В любом случае читать надо быстро и понемногу (недаром стихотворения короткие и ритмичные) — реакция либо есть, либо нет. Впечатление сложится моментально. Есть огромное количество текстов — что-то будет смешно, а что-то будет грустно, что-то, скорее всего, будет отвратительно. Еще в книге есть несколько списков — «Что меня поразило», «Чего я стеснялся», «Где я и что я». Очень познавательно.
Роман «Катя Китайская» — это последняя часть трилогии о разных странах (что очевидно из названий), разных людях, с разными размышлениями и наблюдениями вроде бы одного и того же рассказчика, который недалеко отстоит от образа автора. Предыдущие части «Живите в Москве» и «Только моя Япония» в этот том не вошли. Роман написан очень ровно и спокойно, и в нем нет всего того «приговского», что делает узнава-емой его поэзию.

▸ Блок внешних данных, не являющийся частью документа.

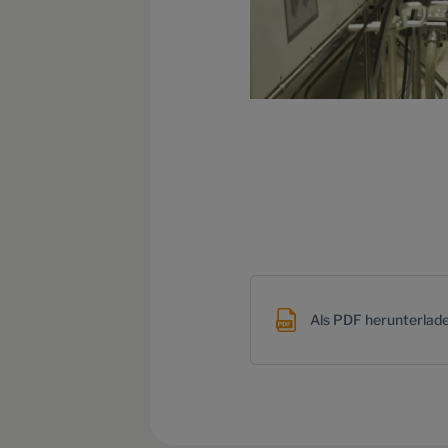
Als PDF herunterlad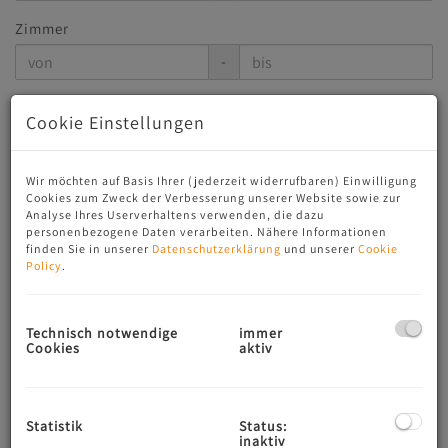
Zimmer
-
Wohnfläche (von/bis)
Cookie Einstellungen
-
Wir möchten auf Basis Ihrer (jederzeit widerrufbaren) Einwilligung
Weitere Suchoptionen
Cookies zum Zweck der Verbesserung unserer Website sowie zur
Analyse Ihres Userverhaltens verwenden, die dazu
Filter zurücksetzen
Suchen
personenbezogene Daten verarbeiten. Nähere Informationen
finden Sie in unserer
Datenschutzerklärung
und unserer
Cookie
Policy
.
Das sind unsere aktuellen
Technisch notwendige
immer
Immobilien zum Kauf
Cookies
aktiv
4
5
6
7
8
Statistik
Status:
inaktiv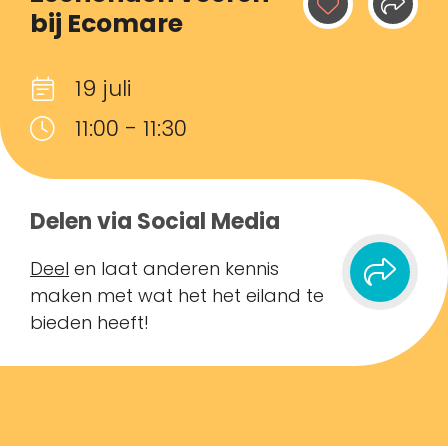
bij Ecomare
19 juli
11:00 - 11:30
Delen via Social Media
Deel
en laat anderen kennis
maken met wat het het eiland te
bieden heeft!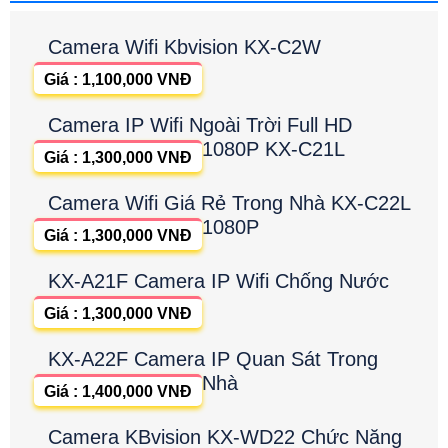
Camera Wifi Kbvision KX-C2W
Giá : 1,100,000 VNĐ
Camera IP Wifi Ngoài Trời Full HD
1080P KX-C21L
Giá : 1,300,000 VNĐ
Camera Wifi Giá Rẻ Trong Nhà KX-C22L
1080P
Giá : 1,300,000 VNĐ
KX-A21F Camera IP Wifi Chống Nước
Giá : 1,300,000 VNĐ
KX-A22F Camera IP Quan Sát Trong
Nhà
Giá : 1,400,000 VNĐ
Camera KBvision KX-WD22 Chức Năng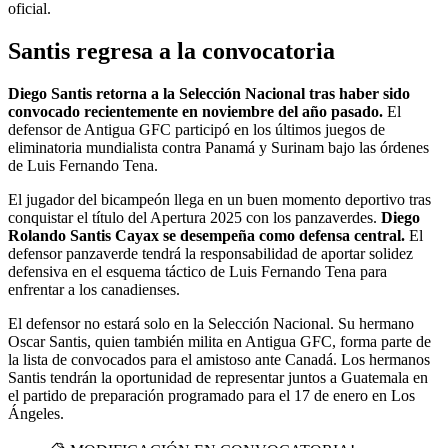
oficial.
Santis regresa a la convocatoria
Diego Santis retorna a la Selección Nacional tras haber sido
convocado recientemente en noviembre del año pasado.
El
defensor de Antigua GFC participó en los últimos juegos de
eliminatoria mundialista contra Panamá y Surinam bajo las órdenes
de Luis Fernando Tena.
El jugador del bicampeón llega en un buen momento deportivo tras
conquistar el título del Apertura 2025 con los panzaverdes.
Diego
Rolando Santis Cayax se desempeña como defensa central.
El
defensor panzaverde tendrá la responsabilidad de aportar solidez
defensiva en el esquema táctico de Luis Fernando Tena para
enfrentar a los canadienses.
El defensor no estará solo en la Selección Nacional. Su hermano
Oscar Santis, quien también milita en Antigua GFC, forma parte de
la lista de convocados para el amistoso ante Canadá. Los hermanos
Santis tendrán la oportunidad de representar juntos a Guatemala en
el partido de preparación programado para el 17 de enero en Los
Ángeles.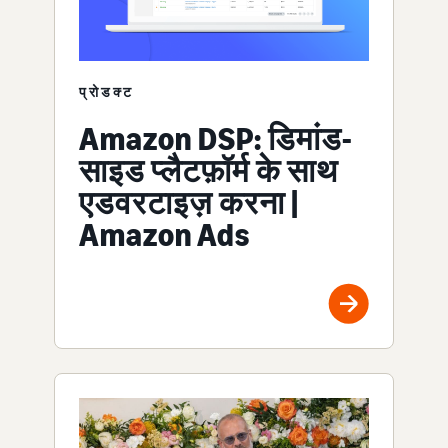
प्रोडक्ट
Amazon DSP: डिमांड-
साइड प्लैटफ़ॉर्म के साथ
एडवरटाइज़ करना |
Amazon Ads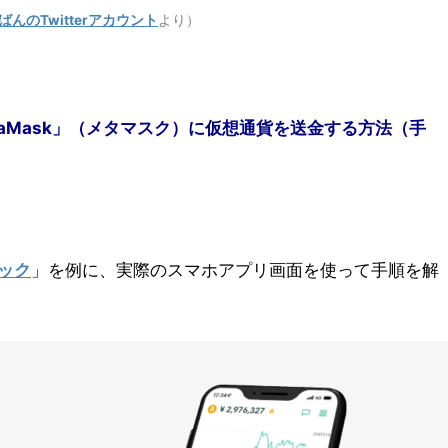
んのTwitterアカウント
より）
aMask」（メタマスク）に仮想通貨を送金する方法（手
ック
」を例に、実際のスマホアプリ画面を使って手順を解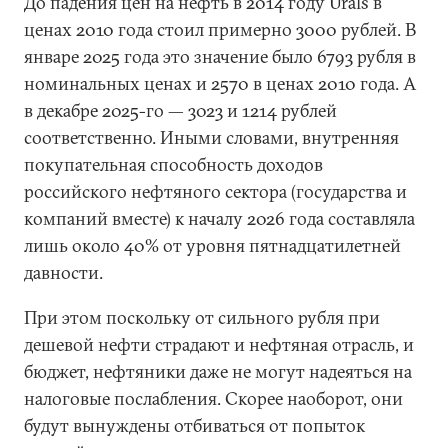
До падения цен на нефть в 2014 году Urals в
ценах 2010 года стоил примерно 3000 рублей. В
январе 2025 года это значение было 6793 рубля в
номинальных ценах и 2570 в ценах 2010 года. А
в декабре 2025-го — 3023 и 1214 рублей
соответственно. Иными словами, внутренняя
покупательная способность доходов
российского нефтяного сектора (государства и
компаний вместе) к началу 2026 года составляла
лишь около 40% от уровня пятнадцатилетней
давности.
При этом поскольку от сильного рубля при
дешевой нефти страдают и нефтяная отрасль, и
бюджет, нефтяники даже не могут надеяться на
налоговые послабления. Скорее наоборот, они
будут вынуждены отбиваться от попыток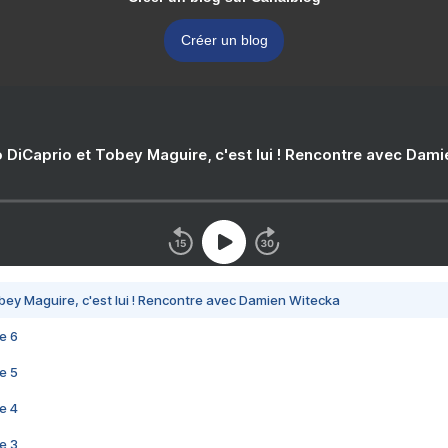
Créer un blog
 DiCaprio et Tobey Maguire, c'est lui ! Rencontre avec Dam
bey Maguire, c'est lui ! Rencontre avec Damien Witecka
e 6
e 5
e 4
e 3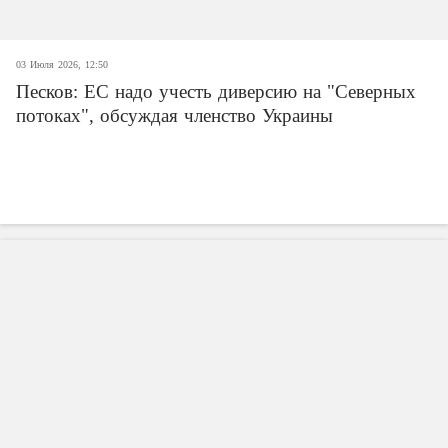
03 Июля 2026, 12:50
Песков: ЕС надо учесть диверсию на "Северных
потоках", обсуждая членство Украины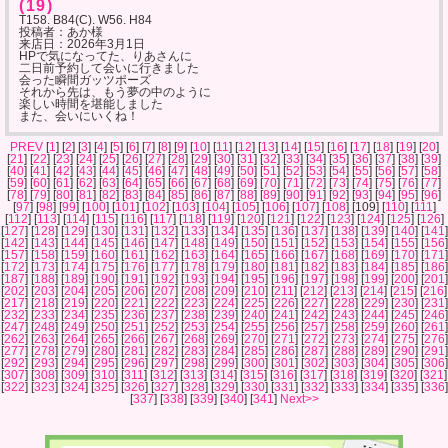
(19)
T158. B84(C). W56. H84
投稿者：あか様
来店日：
2026年3月1日
HPで気になってた、りあさんに
二日前予約して会いに行きました
会った瞬間ガッツポーズ
それから先は、もう夢の中のように
楽しい時間を堪能しました
また、会いにいくね！
PREV
[
1
] [
2
] [
3
] [
4
] [
5
] [
6
] [
7
] [
8
] [
9
] [
10
] [
11
] [
12
] [
13
] [
14
] [
15
] [
16
] [
17
] [
18
] [
19
] [
20
]
[
21
] [
22
] [
23
] [
24
] [
25
] [
26
] [
27
] [
28
] [
29
] [
30
] [
31
] [
32
] [
33
] [
34
] [
35
] [
36
] [
37
] [
38
] [
39
]
[
40
] [
41
] [
42
] [
43
] [
44
] [
45
] [
46
] [
47
] [
48
] [
49
] [
50
] [
51
] [
52
] [
53
] [
54
] [
55
] [
56
] [
57
] [
58
]
[
59
] [
60
] [
61
] [
62
] [
63
] [
64
] [
65
] [
66
] [
67
] [
68
] [
69
] [
70
] [
71
] [
72
] [
73
] [
74
] [
75
] [
76
] [
77
]
[
78
] [
79
] [
80
] [
81
] [
82
] [
83
] [
84
] [
85
] [
86
] [
87
] [
88
] [
89
] [
90
] [
91
] [
92
] [
93
] [
94
] [
95
] [
96
]
[
97
] [
98
] [
99
] [
100
] [
101
] [
102
] [
103
] [
104
] [
105
] [
106
] [
107
] [
108
] [109] [
110
] [
111
]
[
112
] [
113
] [
114
] [
115
] [
116
] [
117
] [
118
] [
119
] [
120
] [
121
] [
122
] [
123
] [
124
] [
125
] [
126
]
[
127
] [
128
] [
129
] [
130
] [
131
] [
132
] [
133
] [
134
] [
135
] [
136
] [
137
] [
138
] [
139
] [
140
] [
141
]
[
142
] [
143
] [
144
] [
145
] [
146
] [
147
] [
148
] [
149
] [
150
] [
151
] [
152
] [
153
] [
154
] [
155
] [
156
]
[
157
] [
158
] [
159
] [
160
] [
161
] [
162
] [
163
] [
164
] [
165
] [
166
] [
167
] [
168
] [
169
] [
170
] [
171
]
[
172
] [
173
] [
174
] [
175
] [
176
] [
177
] [
178
] [
179
] [
180
] [
181
] [
182
] [
183
] [
184
] [
185
] [
186
]
[
187
] [
188
] [
189
] [
190
] [
191
] [
192
] [
193
] [
194
] [
195
] [
196
] [
197
] [
198
] [
199
] [
200
] [
201
]
[
202
] [
203
] [
204
] [
205
] [
206
] [
207
] [
208
] [
209
] [
210
] [
211
] [
212
] [
213
] [
214
] [
215
] [
216
]
[
217
] [
218
] [
219
] [
220
] [
221
] [
222
] [
223
] [
224
] [
225
] [
226
] [
227
] [
228
] [
229
] [
230
] [
231
]
[
232
] [
233
] [
234
] [
235
] [
236
] [
237
] [
238
] [
239
] [
240
] [
241
] [
242
] [
243
] [
244
] [
245
] [
246
]
[
247
] [
248
] [
249
] [
250
] [
251
] [
252
] [
253
] [
254
] [
255
] [
256
] [
257
] [
258
] [
259
] [
260
] [
261
]
[
262
] [
263
] [
264
] [
265
] [
266
] [
267
] [
268
] [
269
] [
270
] [
271
] [
272
] [
273
] [
274
] [
275
] [
276
]
[
277
] [
278
] [
279
] [
280
] [
281
] [
282
] [
283
] [
284
] [
285
] [
286
] [
287
] [
288
] [
289
] [
290
] [
291
]
[
292
] [
293
] [
294
] [
295
] [
296
] [
297
] [
298
] [
299
] [
300
] [
301
] [
302
] [
303
] [
304
] [
305
] [
306
]
[
307
] [
308
] [
309
] [
310
] [
311
] [
312
] [
313
] [
314
] [
315
] [
316
] [
317
] [
318
] [
319
] [
320
] [
321
]
[
322
] [
323
] [
324
] [
325
] [
326
] [
327
] [
328
] [
329
] [
330
] [
331
] [
332
] [
333
] [
334
] [
335
] [
336
]
[
337
] [
338
] [
339
] [
340
] [
341
]
Next>>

Завершает издание приложение с рисунками Дмитрия Александровича Пригова. Автопортрет, композиция из двадцати четырех листов, серия со стульями из двадцати шести листов, и еще серии «Тибет» и «Яйца». Рисунки разных лет — шестидесятых, девяностых, двухтысячных. Объяснить их, как и все остальное в книге, можно только так:
Это прекрасно не потому,
Что это стих и ошибок нет,
Это прекрасно потому,
Что это сказал поэт.
(00109)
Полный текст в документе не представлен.